Fort Worth will get weather sensors to help guide self-driving trucks along roads

The federal government awarded Fort Worth $2 million to test weather sensors on autonomous freight truck routes.

The grant was one of 34 doled out by the U.S. Department of Transportation to cities last month as a part of its Strengthening Mobility and Revolutionizing Transportation initiative, a creation of the 2021 Bipartisan Infrastructure Law designed to modernize transportation across the country. The city hopes the new network of detectors will feed swift, precise data on road conditions to the city’s growing fleet of self-driving semitrailers.
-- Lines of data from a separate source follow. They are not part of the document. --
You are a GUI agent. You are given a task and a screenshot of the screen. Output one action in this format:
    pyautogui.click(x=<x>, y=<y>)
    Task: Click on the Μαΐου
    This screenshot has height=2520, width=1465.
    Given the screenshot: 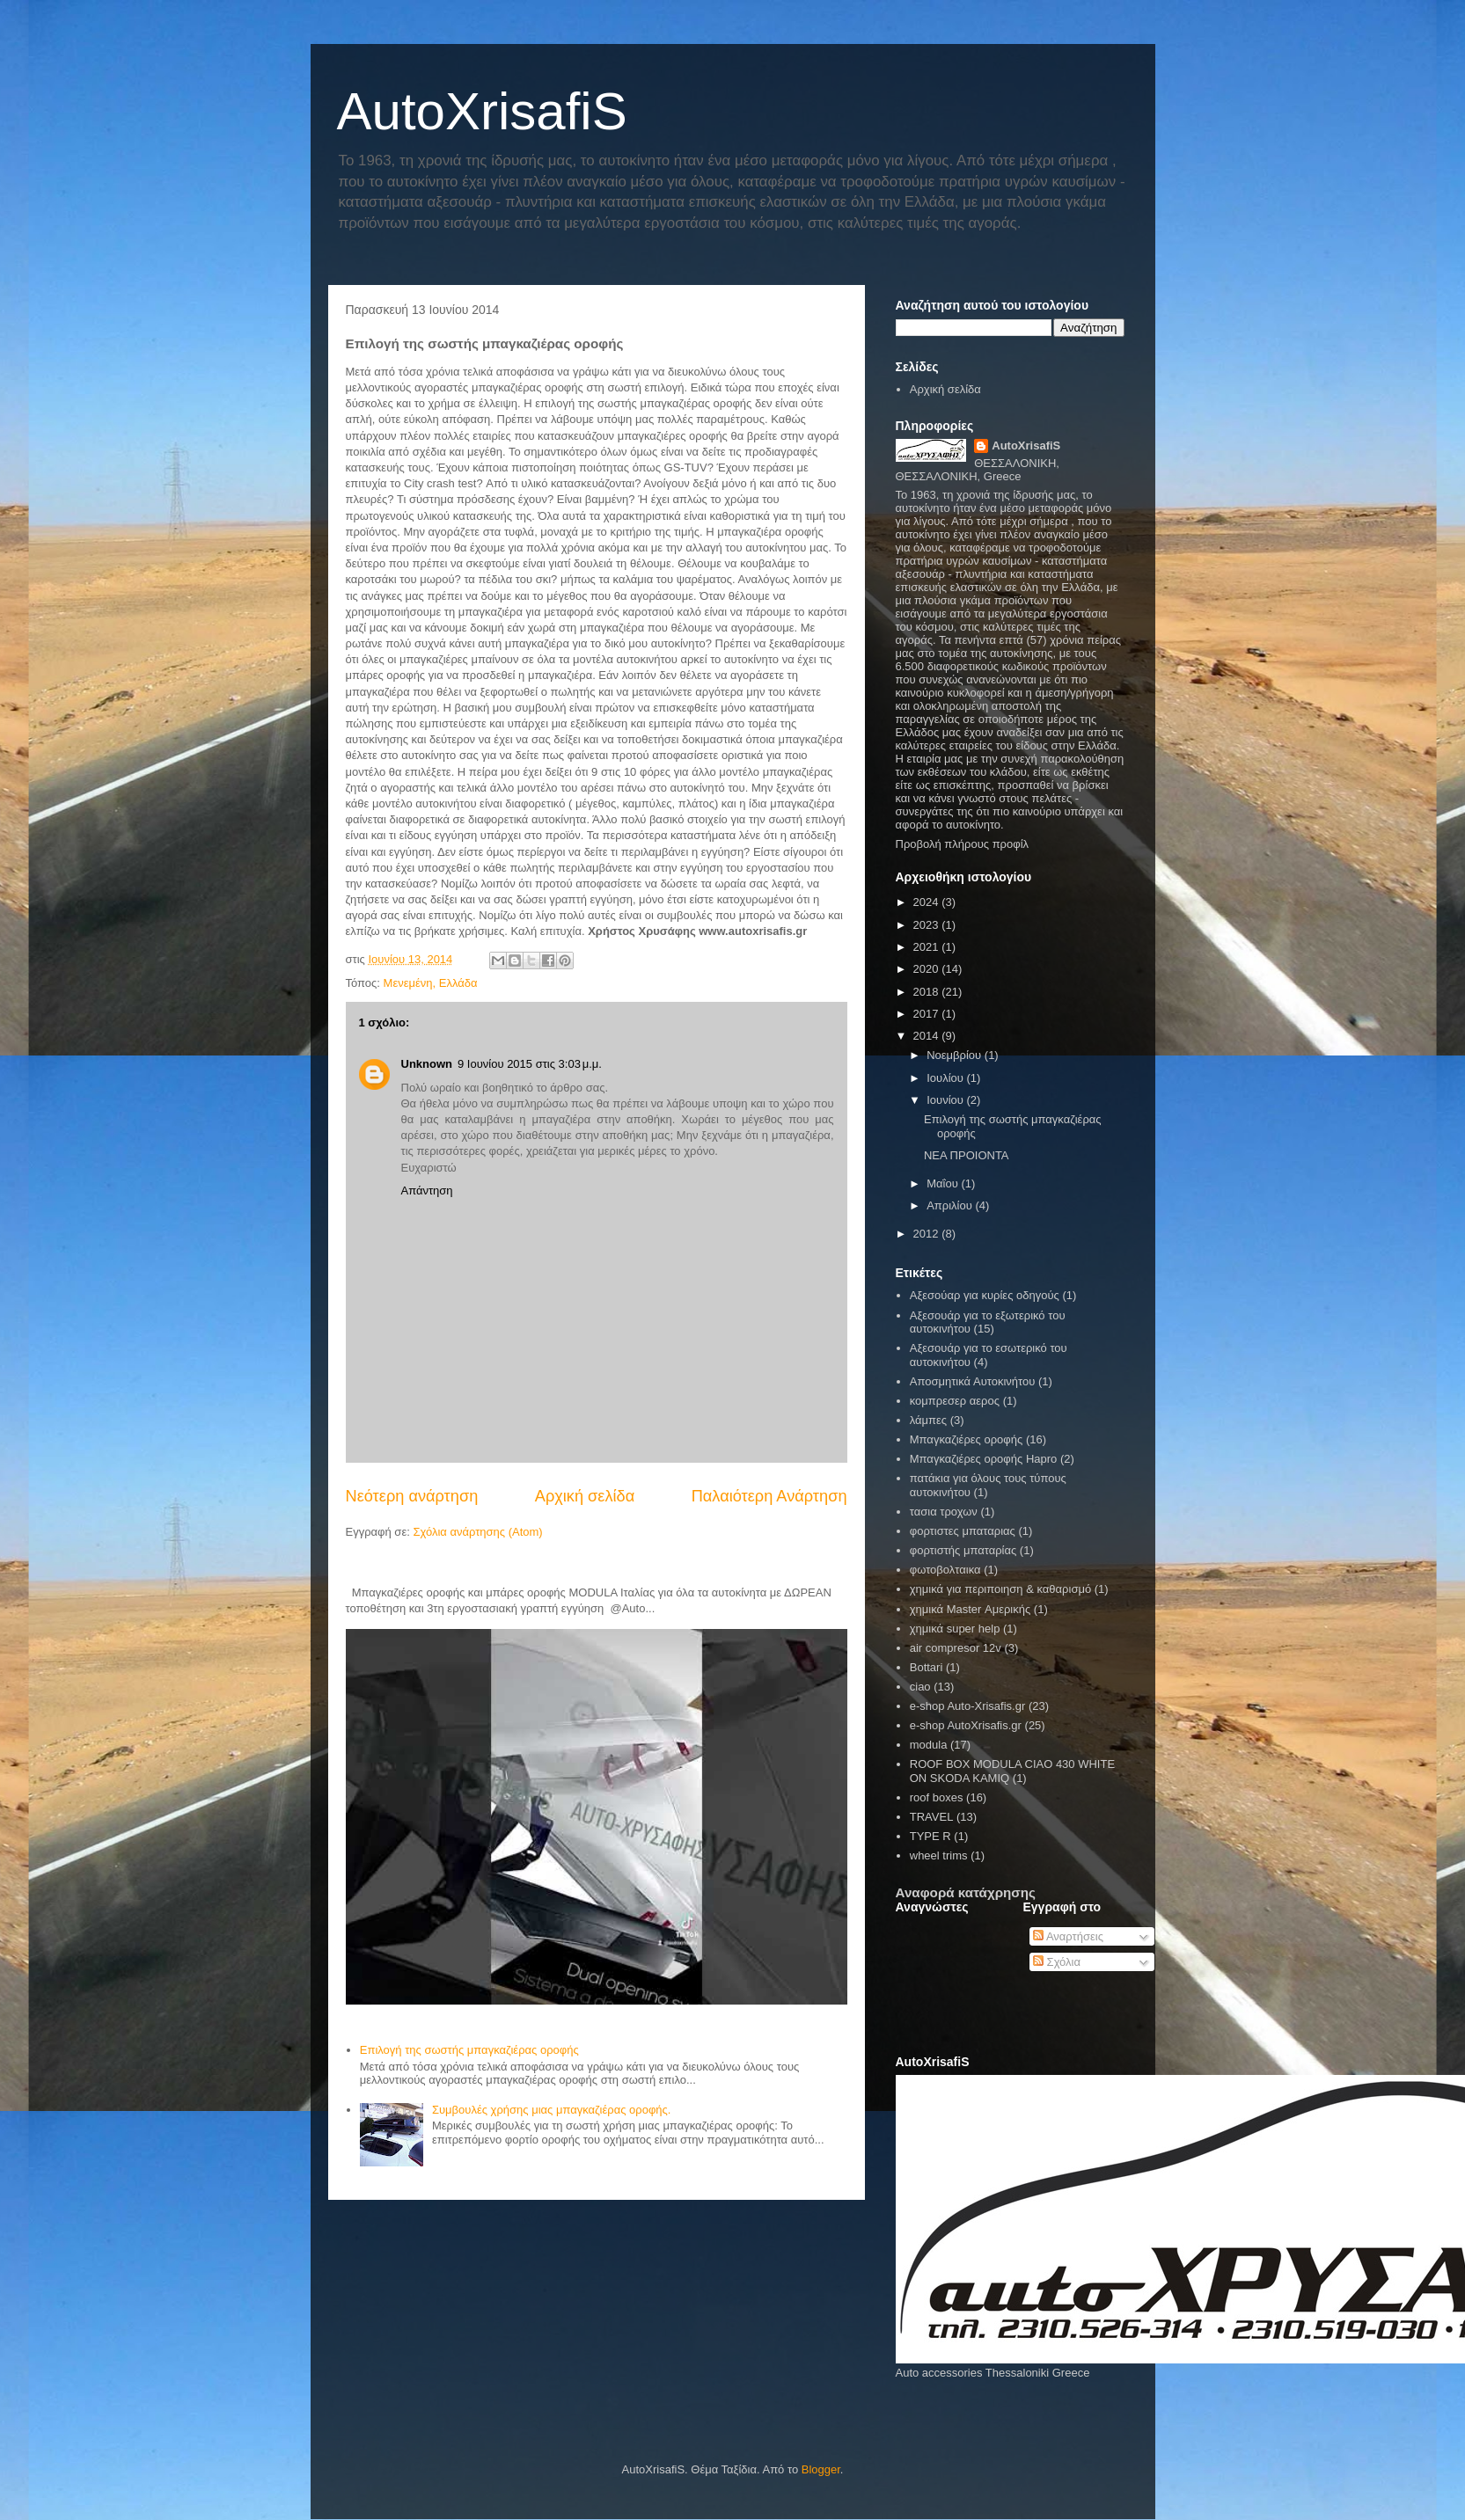 What is the action you would take?
    pyautogui.click(x=944, y=1183)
“Weather phenomena like severe rainfall and dense fog can degrade the accuracy of critical vehicle sensors, potentially leading to inaccuracies affecting vehicle performance during hazardous road weather conditions,” the city wrote in a press release published Wednesday.

The city did not specify the exact quantity, type or placement of the sensors, nor did it outline a timeline for their installation. The city said the program would be “used at the Alliance Truck Port” — the regional trucking hub attached to the bustling air field sharing the same name.

Hundreds of millions of pounds of cargo land on and depart from the airport’s runways every year. International delivery and logistics firms, including Amazon, DHL and FedEx, set up truck depots along nearby roads nearby to route the goods across the Metroplex and beyond.

Alliance has positioned itself as a hub for autonomous trucking in recent years. Firms specializing in driverless transportation like Gatik and TuSimple have set up shop in the zone. Trucks capable of turning, merging, and cruising on their own (with the supervision of a driver) already rumble along North Texas freeways. Experts expect autonomous fleet sizes to grow in the coming decades, as technology refines and corporations cut costs.

Helping autonomous trucks better assess road conditions is essential to ensuring their safe and efficient operation, the city says. It footnoted its announcement for the sensor program with a blurb about the 133-vehicle Interstate 35W pileup in 2021 that killed six people.

“Notably, many of the 18-wheelers involved were fully loaded and headed to the Intermodal Truck Depot at Perot Field Fort Worth Alliance Airport for regional distribution,” the city wrote. “This disaster could have been avoidable if the appropriate weather sensors had been in place to warn drivers of the impending danger.”